Page segmentation data
+===+
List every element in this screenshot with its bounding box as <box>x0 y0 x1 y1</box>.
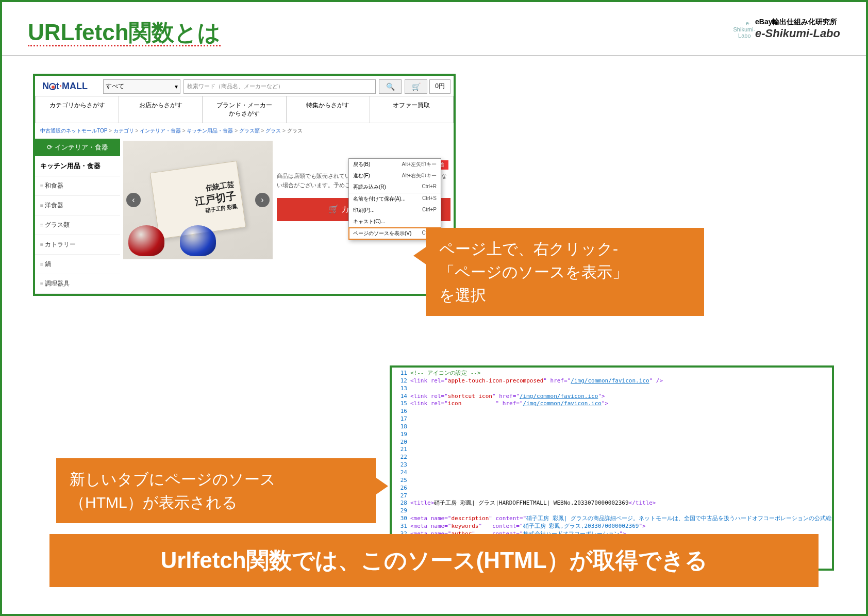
sidebar-item[interactable]: カトラリー <box>35 235 120 255</box>
next-image-button[interactable]: › <box>255 193 270 207</box>
cart-total: 0円 <box>429 79 450 94</box>
shop-navbar: カテゴリからさがす お店からさがす ブランド・メーカー からさがす 特集からさが… <box>35 96 454 123</box>
nav-category[interactable]: カテゴリからさがす <box>35 96 119 123</box>
brand-glyph: e-Shikumi-Labo <box>733 20 751 38</box>
sidebar-item[interactable]: 洋食器 <box>35 196 120 215</box>
product-image: ‹ › 伝統工芸 江戸切子 硝子工房 彩鳳 <box>123 141 273 259</box>
ctx-saveas[interactable]: 名前を付けて保存(A)...Ctrl+S <box>349 193 441 205</box>
nav-offer[interactable]: オファー買取 <box>370 96 454 123</box>
prev-image-button[interactable]: ‹ <box>126 193 141 207</box>
sidebar-category-button[interactable]: ⟳ インテリア・食器 <box>35 139 120 156</box>
sidebar-item[interactable]: グラス類 <box>35 215 120 235</box>
callout-right-click: ページ上で、右クリック- 「ページのソースを表示」 を選択 <box>426 228 704 316</box>
ctx-cast[interactable]: キャスト(C)... <box>349 216 441 228</box>
search-button[interactable]: 🔍 <box>379 79 402 94</box>
sidebar-item[interactable]: 調理器具 <box>35 274 120 294</box>
cart-icon: 🛒 <box>412 82 421 91</box>
screenshot-netmall: Nt·MALL すべて▾ 検索ワード（商品名、メーカーなど） 🔍 🛒 0円 カテ… <box>33 74 456 296</box>
nav-brand[interactable]: ブランド・メーカー からさがす <box>203 96 286 123</box>
sidebar-heading: キッチン用品・食器 <box>35 156 120 176</box>
ctx-reload[interactable]: 再読み込み(R)Ctrl+R <box>349 181 441 193</box>
ctx-forward[interactable]: 進む(F)Alt+右矢印キー <box>349 170 441 181</box>
nav-store[interactable]: お店からさがす <box>119 96 203 123</box>
shop-logo: Nt·MALL <box>38 79 100 94</box>
page-title: URLfetch関数とは <box>28 18 221 48</box>
nav-special[interactable]: 特集からさがす <box>287 96 370 123</box>
ctx-print[interactable]: 印刷(P)...Ctrl+P <box>349 205 441 216</box>
callout-new-tab-source: 新しいタブにページのソース （HTML）が表示される <box>56 458 376 523</box>
bottom-summary: Urlfetch関数では、このソース(HTML）が取得できる <box>49 534 819 587</box>
ctx-back[interactable]: 戻る(B)Alt+左矢印キー <box>349 159 441 170</box>
sidebar-item[interactable]: 鍋 <box>35 255 120 274</box>
search-input[interactable]: 検索ワード（商品名、メーカーなど） <box>183 79 376 94</box>
sidebar-item[interactable]: 和食器 <box>35 176 120 196</box>
cart-button[interactable]: 🛒 <box>405 79 427 94</box>
search-icon: 🔍 <box>386 82 395 91</box>
sidebar: ⟳ インテリア・食器 キッチン用品・食器 和食器 洋食器 グラス類 カトラリー … <box>35 139 120 294</box>
brand-logo: e-Shikumi-Labo eBay輸出仕組み化研究所 e-Shikumi-L… <box>733 18 840 40</box>
category-select[interactable]: すべて▾ <box>103 79 180 94</box>
breadcrumb: 中古通販のネットモールTOP > カテゴリ > インテリア・食器 > キッチン用… <box>35 123 454 139</box>
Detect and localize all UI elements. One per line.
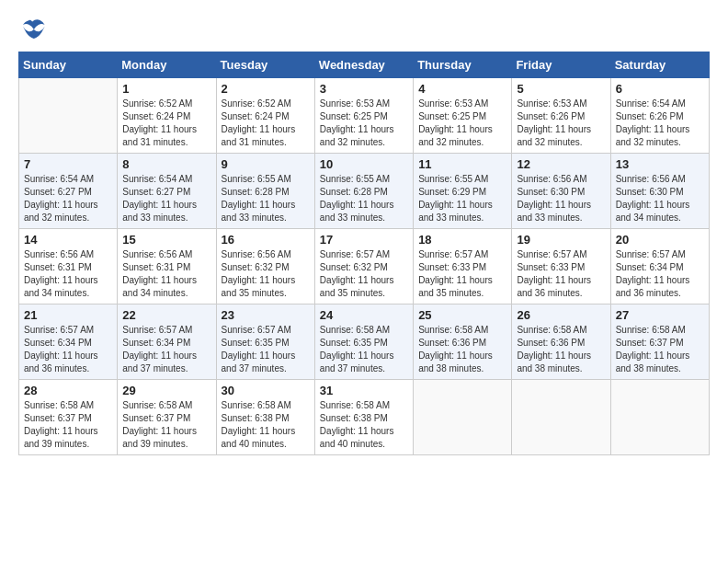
+===+
Please output every record above exactly. Leave the pictures out.

◆ **Exercise result**:
List every element in this screenshot with its bounding box as <box>x0 y0 x1 y1</box>.
sidebar-item[interactable]: カトラリー <box>35 235 120 255</box>
next-image-button[interactable]: › <box>255 193 270 207</box>
cart-total: 0円 <box>429 79 450 94</box>
shop-navbar: カテゴリからさがす お店からさがす ブランド・メーカー からさがす 特集からさが… <box>35 96 454 123</box>
nav-category[interactable]: カテゴリからさがす <box>35 96 119 123</box>
brand-glyph: e-Shikumi-Labo <box>733 20 751 38</box>
sidebar-item[interactable]: 洋食器 <box>35 196 120 215</box>
product-image: ‹ › 伝統工芸 江戸切子 硝子工房 彩鳳 <box>123 141 273 259</box>
ctx-saveas[interactable]: 名前を付けて保存(A)...Ctrl+S <box>349 193 441 205</box>
nav-offer[interactable]: オファー買取 <box>370 96 454 123</box>
prev-image-button[interactable]: ‹ <box>126 193 141 207</box>
sidebar-category-button[interactable]: ⟳ インテリア・食器 <box>35 139 120 156</box>
sidebar-item[interactable]: グラス類 <box>35 215 120 235</box>
callout-right-click: ページ上で、右クリック- 「ページのソースを表示」 を選択 <box>426 228 704 316</box>
ctx-cast[interactable]: キャスト(C)... <box>349 216 441 228</box>
search-button[interactable]: 🔍 <box>379 79 402 94</box>
sidebar-item[interactable]: 調理器具 <box>35 274 120 294</box>
cart-icon: 🛒 <box>412 82 421 91</box>
screenshot-netmall: Nt·MALL すべて▾ 検索ワード（商品名、メーカーなど） 🔍 🛒 0円 カテ… <box>33 74 456 296</box>
nav-brand[interactable]: ブランド・メーカー からさがす <box>203 96 286 123</box>
sidebar-heading: キッチン用品・食器 <box>35 156 120 176</box>
ctx-reload[interactable]: 再読み込み(R)Ctrl+R <box>349 181 441 193</box>
ctx-forward[interactable]: 進む(F)Alt+右矢印キー <box>349 170 441 181</box>
nav-store[interactable]: お店からさがす <box>119 96 203 123</box>
shop-logo: Nt·MALL <box>38 79 100 94</box>
page-title: URLfetch関数とは <box>28 18 221 48</box>
nav-special[interactable]: 特集からさがす <box>287 96 370 123</box>
ctx-print[interactable]: 印刷(P)...Ctrl+P <box>349 205 441 216</box>
callout-new-tab-source: 新しいタブにページのソース （HTML）が表示される <box>56 458 376 523</box>
bottom-summary: Urlfetch関数では、このソース(HTML）が取得できる <box>49 534 819 587</box>
ctx-back[interactable]: 戻る(B)Alt+左矢印キー <box>349 159 441 170</box>
sidebar-item[interactable]: 鍋 <box>35 255 120 274</box>
search-input[interactable]: 検索ワード（商品名、メーカーなど） <box>183 79 376 94</box>
sidebar-item[interactable]: 和食器 <box>35 176 120 196</box>
cart-button[interactable]: 🛒 <box>405 79 427 94</box>
search-icon: 🔍 <box>386 82 395 91</box>
sidebar: ⟳ インテリア・食器 キッチン用品・食器 和食器 洋食器 グラス類 カトラリー … <box>35 139 120 294</box>
brand-logo: e-Shikumi-Labo eBay輸出仕組み化研究所 e-Shikumi-L… <box>733 18 840 40</box>
category-select[interactable]: すべて▾ <box>103 79 180 94</box>
breadcrumb: 中古通販のネットモールTOP > カテゴリ > インテリア・食器 > キッチン用… <box>35 123 454 139</box>
Detect and localize all UI elements. One per line.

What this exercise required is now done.